Étienne Balibar, quien prologa su libro con una carta-prefacio
titulada ¿Cómo pensar en los extremos?, encuentra en Ogilvie una
“inversión de la mirada sobre la violencia”. ¿En qué consiste este giro
interpretativo? Ogilvie analiza diferentes modalidades de la violencia
en el seno de una misma estructura, y asigna diversos umbrales de
transformación entre ellas, para inferir si serán histórica o
políticamente reversibles. En la reflexión del filósofo, la
socialización es la primera violencia irreductible de la condición
humana. El sometimiento de un ser humano a cualquiera de las formas y
las normas de lo universal (o sea, “de esa universalidad genérica que es
la cultura”) nunca es una simple adquisición de valores, sino que
siempre es un troquelado o adiestramiento: “una dominación que hay que
hundir en los cuerpos”. Esa primera violencia inevitable atraviesa a
todos los seres humanos.
La violencia en segundo grado, que es la que quiero comentar, atañe
al proceso político que priva tendencialmente a ciertos individuos (y
tal vez de manera creciente a una gran masa de ellos) de todo recurso
simbólico contra la primera violencia. Según Ogilvie esta segunda
violencia funciona como “pérdida” de lo que jamás habrán tenido, lo que
constituye una experiencia individual traumatizante y una situación
sociológica en la que “se encuentran precipitados todos aquellos que no
reciben nada a cambio de la violencia que padecen”. El psicoanalista se
refiere en especial a aquellos seres cuya particularidad nunca es objeto
de ningún reconocimiento. Esta violencia es más extrema porque
precisamente nunca es identificada o representada como tal. Balibar nos
recuerda que lo que se consideran las “clases peligrosas” (el
“populacho”) son, al mismo tiempo, objeto y agentes de una violencia
anónima, que los mantiene fuera de la representación. Ogilvie califica a
esas personas excluidas de la representación como un grupo residual que
está presente en la escena social y que es “tanto lastimero como
amenazador”, pues no dispone de ningún “lugar” que le permita concebirse
a sí mismo como una parte del “todo” estatal, como un actor del juego
político.
No puedo dejar de asociar lo que dice Ogilvie con la ausencia de
“lugar” de esos jóvenes paupérrimos, rurales como los normalistas de
Ayotzinapa, pero también urbanos, como los que pululan en los cinturones
de miseria de nuestras ciudades. ¿Cómo otorgar un “lugar” a ese nutrido
grupo “residual, lastimero y amenazador” que sigue inserto en una
violencia social plena de miseria y falta de oportunidades?

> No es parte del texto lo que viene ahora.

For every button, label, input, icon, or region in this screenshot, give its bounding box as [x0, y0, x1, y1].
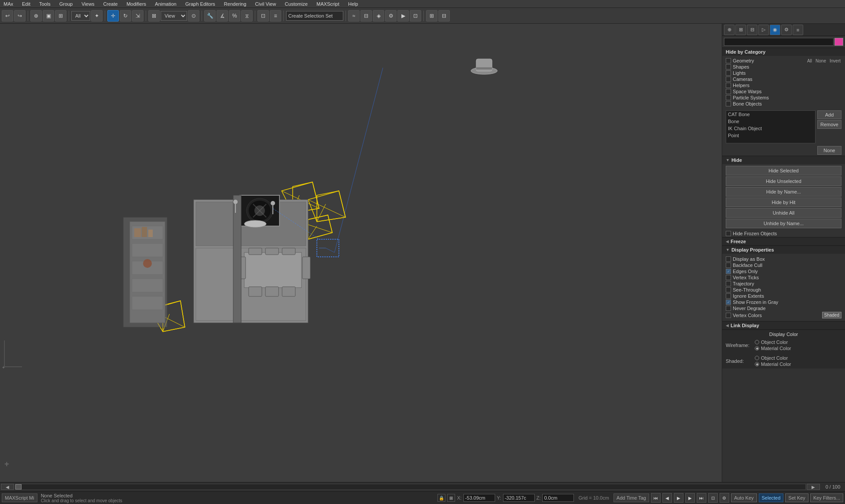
curve-editor-btn[interactable]: ≈ [348, 10, 360, 22]
percent-snap-btn[interactable]: % [229, 10, 240, 22]
panel-utilities-tab[interactable]: ⚙ [781, 25, 792, 35]
menu-maxscript[interactable]: MAXScript [315, 1, 341, 7]
extra1-btn[interactable]: ⊞ [426, 10, 437, 22]
hide-selected-btn[interactable]: Hide Selected [726, 166, 841, 175]
dp-check-show-frozen[interactable] [726, 299, 731, 305]
dp-check-vertex-colors[interactable] [726, 313, 731, 318]
time-config-btn[interactable]: ⚙ [720, 493, 729, 503]
pivot-btn[interactable]: ⊙ [188, 10, 199, 22]
menu-views[interactable]: Views [80, 1, 96, 7]
freeze-section-header[interactable]: ◀ Freeze [722, 237, 845, 245]
panel-hierarchy-tab[interactable]: ⊟ [747, 25, 757, 35]
go-end-btn[interactable]: ⏭ [697, 493, 706, 503]
unhide-all-btn[interactable]: Unhide All [726, 208, 841, 218]
menu-rendering[interactable]: Rendering [222, 1, 248, 7]
dp-check-edges-only[interactable] [726, 269, 731, 274]
menu-group[interactable]: Group [58, 1, 75, 7]
scale-btn[interactable]: ⇲ [132, 10, 143, 22]
list-item-bone[interactable]: Bone [726, 118, 815, 125]
key-filters-btn[interactable]: Key Filters... [810, 493, 843, 502]
next-frame-btn[interactable]: ▶ [685, 493, 695, 503]
dc-shaded-obj-radio[interactable] [755, 356, 759, 360]
mirror-btn[interactable]: ⊡ [257, 10, 269, 22]
snaps-toggle-btn[interactable]: 🔧 [204, 10, 216, 22]
hbc-check-helpers[interactable] [726, 83, 731, 88]
none-btn[interactable]: None [817, 146, 841, 155]
dp-check-display-as-box[interactable] [726, 256, 731, 262]
remove-btn[interactable]: Remove [817, 120, 841, 129]
list-item-point[interactable]: Point [726, 132, 815, 139]
list-item-catbone[interactable]: CAT Bone [726, 111, 815, 118]
dp-check-ignore-extents[interactable] [726, 293, 731, 299]
panel-extra-btn[interactable]: ≡ [793, 25, 803, 35]
panel-display-tab[interactable]: ◉ [770, 25, 780, 35]
hide-unselected-btn[interactable]: Hide Unselected [726, 176, 841, 186]
x-input[interactable] [463, 494, 495, 502]
timeline-arrow-left[interactable]: ◀ [1, 484, 14, 490]
unhide-by-name-btn[interactable]: Unhide by Name... [726, 219, 841, 228]
menu-edit[interactable]: Edit [20, 1, 32, 7]
color-swatch-btn[interactable] [834, 38, 843, 46]
select-region-btn[interactable]: ▣ [43, 10, 54, 22]
panel-motion-tab[interactable]: ▷ [758, 25, 769, 35]
play-btn[interactable]: ▶ [674, 493, 683, 503]
hbc-check-spacewarps[interactable] [726, 89, 731, 94]
render-last-btn[interactable]: ⊡ [410, 10, 421, 22]
add-btn[interactable]: Add [817, 110, 841, 119]
hide-frozen-check[interactable] [726, 231, 731, 236]
hide-section-header[interactable]: ▼ Hide [722, 156, 845, 164]
menu-create[interactable]: Create [101, 1, 119, 7]
schematic-btn[interactable]: ⊟ [360, 10, 372, 22]
filter-dropdown[interactable]: All [71, 11, 90, 21]
go-start-btn[interactable]: ⏮ [651, 493, 661, 503]
dp-check-never-degrade[interactable] [726, 306, 731, 311]
viewport-lock-btn[interactable]: ⊞ [447, 494, 455, 502]
dc-wireframe-mat-radio[interactable] [755, 346, 759, 351]
display-props-header[interactable]: ▼ Display Properties [722, 245, 845, 254]
hbc-check-lights[interactable] [726, 70, 731, 76]
dp-check-backface-cull[interactable] [726, 263, 731, 268]
dp-check-vertex-ticks[interactable] [726, 275, 731, 280]
z-input[interactable] [542, 494, 574, 502]
hide-by-name-btn[interactable]: Hide by Name... [726, 187, 841, 197]
align-btn[interactable]: ≡ [270, 10, 281, 22]
extra2-btn[interactable]: ⊟ [438, 10, 450, 22]
lock-btn[interactable]: 🔒 [437, 494, 445, 502]
y-input[interactable] [503, 494, 535, 502]
panel-create-tab[interactable]: ⊕ [724, 25, 735, 35]
timeline-arrow-right[interactable]: ▶ [807, 484, 820, 490]
add-time-tag-btn[interactable]: Add Time Tag [614, 493, 649, 502]
render-setup-btn[interactable]: ⚙ [385, 10, 397, 22]
dp-shaded-btn[interactable]: Shaded [822, 312, 841, 318]
dp-check-trajectory[interactable] [726, 281, 731, 286]
auto-key-btn[interactable]: Auto Key [731, 493, 757, 502]
hide-by-hit-btn[interactable]: Hide by Hit [726, 197, 841, 207]
angle-snap-btn[interactable]: ∡ [217, 10, 228, 22]
create-selection-input[interactable] [286, 11, 343, 21]
hide-by-category-header[interactable]: Hide by Category [722, 47, 845, 56]
menu-help[interactable]: Help [346, 1, 360, 7]
maxscript-btn[interactable]: MAXScript Mi [2, 493, 37, 502]
panel-search-input[interactable] [724, 38, 834, 46]
timeline-scrubber[interactable] [15, 484, 806, 490]
panel-modify-tab[interactable]: ⊞ [735, 25, 746, 35]
redo-btn[interactable]: ↪ [14, 10, 26, 22]
dc-wireframe-obj-radio[interactable] [755, 340, 759, 344]
menu-customize[interactable]: Customize [283, 1, 309, 7]
material-editor-btn[interactable]: ◈ [373, 10, 384, 22]
hbc-check-bone[interactable] [726, 101, 731, 106]
menu-civil-view[interactable]: Civil View [254, 1, 278, 7]
menu-tools[interactable]: Tools [37, 1, 52, 7]
set-key-btn[interactable]: Set Key [785, 493, 808, 502]
menu-modifiers[interactable]: Modifiers [125, 1, 148, 7]
select-move-btn[interactable]: ✛ [107, 10, 119, 22]
hbc-check-particles[interactable] [726, 95, 731, 100]
viewport[interactable]: [+] [Perspective] [Shaded] [0, 24, 722, 482]
menu-max[interactable]: MAx [2, 1, 15, 7]
undo-btn[interactable]: ↩ [2, 10, 13, 22]
hbc-invert-btn[interactable]: Invert [829, 58, 841, 63]
scene-svg[interactable]: + [0, 24, 722, 482]
reference-coord-btn[interactable]: ⊠ [148, 10, 160, 22]
menu-graph-editors[interactable]: Graph Editors [184, 1, 217, 7]
selected-indicator[interactable]: Selected [759, 493, 784, 502]
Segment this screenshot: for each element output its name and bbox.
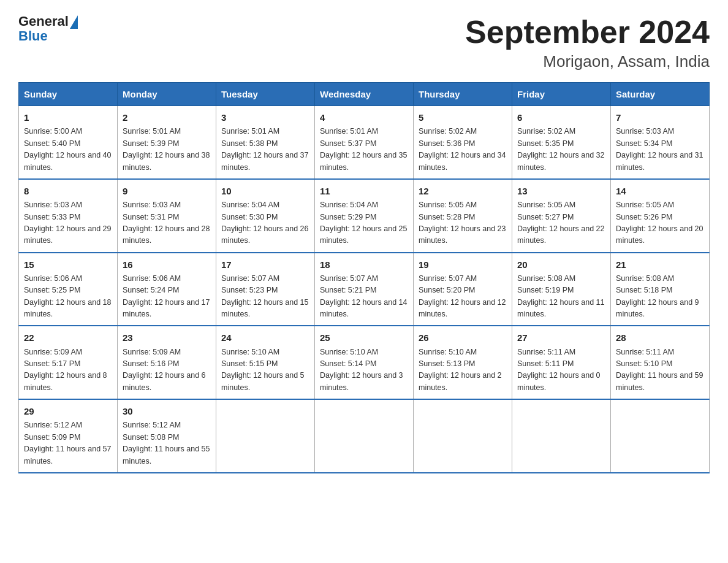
- day-info: Sunrise: 5:03 AMSunset: 5:34 PMDaylight:…: [616, 127, 703, 171]
- day-number: 25: [320, 331, 408, 345]
- calendar-cell: 20 Sunrise: 5:08 AMSunset: 5:19 PMDaylig…: [512, 253, 611, 326]
- header-sunday: Sunday: [19, 83, 118, 106]
- day-info: Sunrise: 5:08 AMSunset: 5:18 PMDaylight:…: [616, 274, 699, 318]
- day-number: 30: [123, 404, 211, 418]
- calendar-cell: 7 Sunrise: 5:03 AMSunset: 5:34 PMDayligh…: [611, 106, 710, 179]
- calendar-table: Sunday Monday Tuesday Wednesday Thursday…: [18, 82, 710, 473]
- day-number: 12: [419, 184, 507, 198]
- day-info: Sunrise: 5:12 AMSunset: 5:08 PMDaylight:…: [123, 421, 210, 465]
- day-number: 29: [24, 404, 112, 418]
- day-info: Sunrise: 5:06 AMSunset: 5:25 PMDaylight:…: [24, 274, 111, 318]
- calendar-cell: 8 Sunrise: 5:03 AMSunset: 5:33 PMDayligh…: [19, 179, 118, 253]
- day-number: 7: [616, 110, 704, 124]
- day-number: 15: [24, 258, 112, 272]
- calendar-cell: 14 Sunrise: 5:05 AMSunset: 5:26 PMDaylig…: [611, 179, 710, 253]
- day-info: Sunrise: 5:10 AMSunset: 5:13 PMDaylight:…: [419, 348, 502, 392]
- day-info: Sunrise: 5:02 AMSunset: 5:36 PMDaylight:…: [419, 127, 506, 171]
- calendar-cell: 9 Sunrise: 5:03 AMSunset: 5:31 PMDayligh…: [118, 179, 216, 253]
- calendar-cell: [611, 399, 710, 473]
- day-number: 20: [517, 258, 605, 272]
- calendar-cell: [512, 399, 611, 473]
- day-info: Sunrise: 5:01 AMSunset: 5:37 PMDaylight:…: [320, 127, 407, 171]
- day-number: 23: [123, 331, 211, 345]
- calendar-cell: 5 Sunrise: 5:02 AMSunset: 5:36 PMDayligh…: [414, 106, 512, 179]
- day-number: 6: [517, 110, 605, 124]
- calendar-cell: 15 Sunrise: 5:06 AMSunset: 5:25 PMDaylig…: [19, 253, 118, 326]
- calendar-cell: 24 Sunrise: 5:10 AMSunset: 5:15 PMDaylig…: [216, 326, 315, 399]
- calendar-cell: 1 Sunrise: 5:00 AMSunset: 5:40 PMDayligh…: [19, 106, 118, 179]
- weekday-header-row: Sunday Monday Tuesday Wednesday Thursday…: [19, 83, 710, 106]
- calendar-cell: 27 Sunrise: 5:11 AMSunset: 5:11 PMDaylig…: [512, 326, 611, 399]
- calendar-cell: [216, 399, 315, 473]
- day-number: 1: [24, 110, 112, 124]
- day-info: Sunrise: 5:05 AMSunset: 5:28 PMDaylight:…: [419, 201, 506, 245]
- calendar-week-5: 29 Sunrise: 5:12 AMSunset: 5:09 PMDaylig…: [19, 399, 710, 473]
- day-number: 17: [221, 258, 309, 272]
- day-info: Sunrise: 5:00 AMSunset: 5:40 PMDaylight:…: [24, 127, 111, 171]
- day-info: Sunrise: 5:06 AMSunset: 5:24 PMDaylight:…: [123, 274, 210, 318]
- day-number: 24: [221, 331, 309, 345]
- calendar-cell: 25 Sunrise: 5:10 AMSunset: 5:14 PMDaylig…: [315, 326, 414, 399]
- logo-triangle-icon: [70, 15, 78, 29]
- calendar-cell: 13 Sunrise: 5:05 AMSunset: 5:27 PMDaylig…: [512, 179, 611, 253]
- logo-general-text: General: [18, 15, 69, 28]
- day-number: 21: [616, 258, 704, 272]
- day-number: 9: [123, 184, 211, 198]
- calendar-header: Sunday Monday Tuesday Wednesday Thursday…: [19, 83, 710, 106]
- day-info: Sunrise: 5:10 AMSunset: 5:15 PMDaylight:…: [221, 348, 305, 392]
- calendar-cell: 29 Sunrise: 5:12 AMSunset: 5:09 PMDaylig…: [19, 399, 118, 473]
- day-info: Sunrise: 5:11 AMSunset: 5:10 PMDaylight:…: [616, 348, 703, 392]
- header-friday: Friday: [512, 83, 611, 106]
- calendar-cell: 23 Sunrise: 5:09 AMSunset: 5:16 PMDaylig…: [118, 326, 216, 399]
- day-number: 18: [320, 258, 408, 272]
- calendar-cell: 12 Sunrise: 5:05 AMSunset: 5:28 PMDaylig…: [414, 179, 512, 253]
- calendar-cell: 18 Sunrise: 5:07 AMSunset: 5:21 PMDaylig…: [315, 253, 414, 326]
- day-info: Sunrise: 5:03 AMSunset: 5:31 PMDaylight:…: [123, 201, 210, 245]
- calendar-week-2: 8 Sunrise: 5:03 AMSunset: 5:33 PMDayligh…: [19, 179, 710, 253]
- header-monday: Monday: [118, 83, 216, 106]
- day-info: Sunrise: 5:04 AMSunset: 5:30 PMDaylight:…: [221, 201, 308, 245]
- calendar-cell: 22 Sunrise: 5:09 AMSunset: 5:17 PMDaylig…: [19, 326, 118, 399]
- day-info: Sunrise: 5:10 AMSunset: 5:14 PMDaylight:…: [320, 348, 403, 392]
- day-number: 27: [517, 331, 605, 345]
- day-info: Sunrise: 5:09 AMSunset: 5:16 PMDaylight:…: [123, 348, 206, 392]
- calendar-cell: 30 Sunrise: 5:12 AMSunset: 5:08 PMDaylig…: [118, 399, 216, 473]
- calendar-cell: 19 Sunrise: 5:07 AMSunset: 5:20 PMDaylig…: [414, 253, 512, 326]
- calendar-week-3: 15 Sunrise: 5:06 AMSunset: 5:25 PMDaylig…: [19, 253, 710, 326]
- calendar-cell: 17 Sunrise: 5:07 AMSunset: 5:23 PMDaylig…: [216, 253, 315, 326]
- day-info: Sunrise: 5:11 AMSunset: 5:11 PMDaylight:…: [517, 348, 601, 392]
- calendar-cell: 3 Sunrise: 5:01 AMSunset: 5:38 PMDayligh…: [216, 106, 315, 179]
- day-info: Sunrise: 5:05 AMSunset: 5:26 PMDaylight:…: [616, 201, 703, 245]
- calendar-cell: 10 Sunrise: 5:04 AMSunset: 5:30 PMDaylig…: [216, 179, 315, 253]
- day-number: 16: [123, 258, 211, 272]
- header-wednesday: Wednesday: [315, 83, 414, 106]
- title-area: September 2024 Morigaon, Assam, India: [465, 15, 710, 71]
- day-info: Sunrise: 5:09 AMSunset: 5:17 PMDaylight:…: [24, 348, 107, 392]
- day-number: 5: [419, 110, 507, 124]
- day-info: Sunrise: 5:07 AMSunset: 5:23 PMDaylight:…: [221, 274, 308, 318]
- calendar-cell: [414, 399, 512, 473]
- day-number: 14: [616, 184, 704, 198]
- day-info: Sunrise: 5:05 AMSunset: 5:27 PMDaylight:…: [517, 201, 604, 245]
- day-info: Sunrise: 5:04 AMSunset: 5:29 PMDaylight:…: [320, 201, 407, 245]
- day-number: 8: [24, 184, 112, 198]
- logo-area: General Blue: [18, 15, 79, 44]
- calendar-week-1: 1 Sunrise: 5:00 AMSunset: 5:40 PMDayligh…: [19, 106, 710, 179]
- day-number: 4: [320, 110, 408, 124]
- day-info: Sunrise: 5:03 AMSunset: 5:33 PMDaylight:…: [24, 201, 111, 245]
- calendar-cell: 11 Sunrise: 5:04 AMSunset: 5:29 PMDaylig…: [315, 179, 414, 253]
- day-info: Sunrise: 5:01 AMSunset: 5:38 PMDaylight:…: [221, 127, 308, 171]
- header-thursday: Thursday: [414, 83, 512, 106]
- day-number: 19: [419, 258, 507, 272]
- calendar-cell: [315, 399, 414, 473]
- day-number: 28: [616, 331, 704, 345]
- header-saturday: Saturday: [611, 83, 710, 106]
- header-tuesday: Tuesday: [216, 83, 315, 106]
- day-info: Sunrise: 5:01 AMSunset: 5:39 PMDaylight:…: [123, 127, 210, 171]
- day-number: 10: [221, 184, 309, 198]
- calendar-cell: 28 Sunrise: 5:11 AMSunset: 5:10 PMDaylig…: [611, 326, 710, 399]
- day-info: Sunrise: 5:08 AMSunset: 5:19 PMDaylight:…: [517, 274, 604, 318]
- logo-blue-text: Blue: [18, 28, 48, 44]
- calendar-cell: 26 Sunrise: 5:10 AMSunset: 5:13 PMDaylig…: [414, 326, 512, 399]
- page-title: September 2024: [465, 15, 710, 50]
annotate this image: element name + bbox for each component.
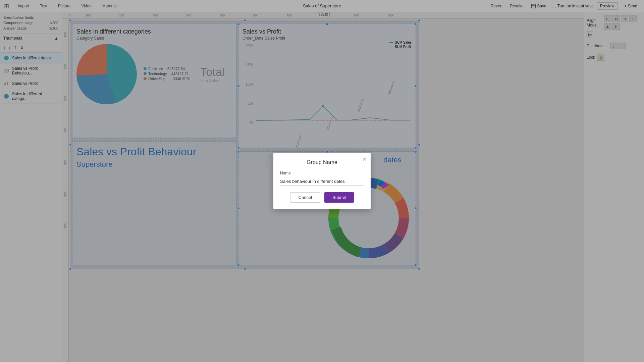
cancel-btn[interactable]: Cancel <box>290 192 320 203</box>
modal-overlay[interactable]: ✕ Group Name Name Cancel Submit <box>0 0 644 362</box>
modal-buttons: Cancel Submit <box>280 192 364 203</box>
name-label: Name <box>280 171 364 175</box>
modal-title: Group Name <box>280 159 364 165</box>
group-name-modal: ✕ Group Name Name Cancel Submit <box>273 153 371 209</box>
submit-btn[interactable]: Submit <box>324 192 354 203</box>
group-name-input[interactable] <box>280 177 364 186</box>
modal-close-btn[interactable]: ✕ <box>362 156 367 162</box>
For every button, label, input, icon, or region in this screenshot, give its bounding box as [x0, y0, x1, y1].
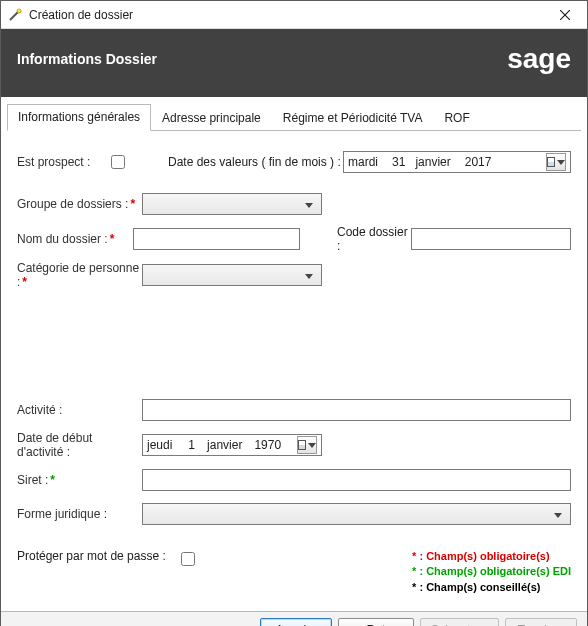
date-year: 2017 — [465, 155, 492, 169]
nom-dossier-label: Nom du dossier :* — [17, 232, 133, 246]
calendar-icon — [547, 157, 555, 167]
retour-button[interactable]: << Retour — [338, 618, 413, 626]
categorie-personne-select[interactable] — [142, 264, 322, 286]
categorie-personne-label: Catégorie de personne :* — [17, 261, 142, 289]
date-day: 31 — [392, 155, 405, 169]
date-debut-picker[interactable]: jeudi 1 janvier 1970 — [142, 434, 322, 456]
brand-logo: sage — [507, 43, 571, 75]
groupe-dossiers-select[interactable] — [142, 193, 322, 215]
legend-required: * : Champ(s) obligatoire(s) — [412, 549, 571, 564]
date-day: 1 — [188, 438, 195, 452]
row-categorie: Catégorie de personne :* — [17, 261, 571, 289]
header-band: Informations Dossier sage — [1, 29, 587, 97]
chevron-down-icon — [301, 197, 317, 211]
tab-label: ROF — [444, 111, 469, 125]
activite-input[interactable] — [142, 399, 571, 421]
est-prospect-label: Est prospect : — [17, 155, 107, 169]
tab-rof[interactable]: ROF — [433, 105, 480, 131]
button-bar: Annuler << Retour Suivant >> Terminer — [1, 611, 587, 626]
window-title: Création de dossier — [29, 8, 543, 22]
titlebar: Création de dossier — [1, 1, 587, 29]
date-valeurs-picker[interactable]: mardi 31 janvier 2017 — [343, 151, 571, 173]
required-legend: * : Champ(s) obligatoire(s) * : Champ(s)… — [412, 549, 571, 595]
close-icon — [560, 10, 570, 20]
header-title: Informations Dossier — [17, 51, 157, 67]
row-nom-code: Nom du dossier :* Code dossier : — [17, 225, 571, 253]
row-date-debut: Date de début d'activité : jeudi 1 janvi… — [17, 431, 571, 459]
annuler-button[interactable]: Annuler — [260, 618, 332, 626]
date-dayname: jeudi — [147, 438, 172, 452]
calendar-button[interactable] — [297, 436, 317, 454]
date-year: 1970 — [254, 438, 281, 452]
tab-label: Adresse principale — [162, 111, 261, 125]
row-activite: Activité : — [17, 397, 571, 423]
chevron-down-icon — [301, 268, 317, 282]
code-dossier-input[interactable] — [411, 228, 571, 250]
tab-label: Régime et Périodicité TVA — [283, 111, 423, 125]
chevron-down-icon — [557, 160, 565, 165]
row-siret: Siret :* — [17, 467, 571, 493]
tab-informations-generales[interactable]: Informations générales — [7, 104, 151, 131]
suivant-button[interactable]: Suivant >> — [420, 618, 499, 626]
date-month: janvier — [415, 155, 450, 169]
legend-required-edi: * : Champ(s) obligatoire(s) EDI — [412, 564, 571, 579]
forme-juridique-label: Forme juridique : — [17, 507, 142, 521]
date-month: janvier — [207, 438, 242, 452]
siret-label: Siret :* — [17, 473, 142, 487]
close-button[interactable] — [543, 1, 587, 29]
dialog-window: Création de dossier Informations Dossier… — [0, 0, 588, 626]
chevron-down-icon — [308, 443, 316, 448]
chevron-down-icon — [550, 507, 566, 521]
date-debut-label: Date de début d'activité : — [17, 431, 142, 459]
wizard-icon — [7, 7, 23, 23]
tabs-outer: Informations générales Adresse principal… — [1, 97, 587, 131]
nom-dossier-input[interactable] — [133, 228, 300, 250]
tab-panel: Est prospect : Date des valeurs ( fin de… — [1, 131, 587, 611]
calendar-icon — [298, 440, 306, 450]
date-dayname: mardi — [348, 155, 378, 169]
row-prospect-date: Est prospect : Date des valeurs ( fin de… — [17, 149, 571, 175]
tabs: Informations générales Adresse principal… — [7, 103, 581, 131]
tab-regime-tva[interactable]: Régime et Périodicité TVA — [272, 105, 434, 131]
terminer-button[interactable]: Terminer — [505, 618, 577, 626]
code-dossier-label: Code dossier : — [337, 225, 411, 253]
legend-advised: * : Champ(s) conseillé(s) — [412, 580, 571, 595]
siret-input[interactable] — [142, 469, 571, 491]
tab-adresse-principale[interactable]: Adresse principale — [151, 105, 272, 131]
groupe-dossiers-label: Groupe de dossiers :* — [17, 197, 142, 211]
date-valeurs-label: Date des valeurs ( fin de mois ) : — [168, 155, 343, 169]
tab-label: Informations générales — [18, 110, 140, 124]
row-protect-legend: Protéger par mot de passe : * : Champ(s)… — [17, 549, 571, 595]
row-groupe-dossiers: Groupe de dossiers :* — [17, 191, 571, 217]
est-prospect-checkbox[interactable] — [111, 155, 125, 169]
proteger-checkbox[interactable] — [181, 552, 195, 566]
forme-juridique-select[interactable] — [142, 503, 571, 525]
row-forme-juridique: Forme juridique : — [17, 501, 571, 527]
activite-label: Activité : — [17, 403, 142, 417]
proteger-label: Protéger par mot de passe : — [17, 549, 177, 563]
calendar-button[interactable] — [546, 153, 566, 171]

Ogilvie habla también de una “violencia sin dirección” que se expresa
de manera brutal como una causalidad sin objetivo y que no se inscribe
en el orden de la transgresión, y que, por lo tanto, se encuentra fuera
de toda negociación. Para el autor, dicha violencia “no es más que la
respuesta a la violencia muy particular que las sociedades industriales
hacen padecer a sus miembros: no solamente un sometimiento, sino una
elisión de toda finalidad (ya sea “¡enriquézcanme!” o el hipócrita
“¡enriquézcanse!”).
Para contrarrestar la violencia, para prevenirla, Ogilvie propone una
“política de la instrucción”, consistente en “una pasión por el
conocimiento, por el lazo social, una pasión asociativa” de la que
hablaré en otra ocasión. Por el momento quiero concluir con la dura
crítica que el escritor hace en relación con el uso equivocado de la
violencia “legítima” del Estado, en forma de represión, y que considero
debería tomarse muy en cuenta. Señala que la represión que funciona día a
día como una contraviolencia preventiva es parte de “la circularidad de
reacciones de defensa que no hacen sino intensificar la violencia
social, o que añaden la autodestrucción a la destrucción”. Por eso
Ogilvie advierte que la violencia estatal llevada al extremo “se dirige
preferentemente hacia su propia población y, a fin de cuentas, encuentra
su clave en una perspectiva de negación de sus propias condiciones de
posibilidad con miras a la formación de un pueblo auténtico, lo que
puede llegar hasta el exterminio de sí mismo”.
Me da la impresión de que sus palabras, tan ominosas, rozan lo que se
perfila que va a acabar siendo uno de nuestros problemas más graves.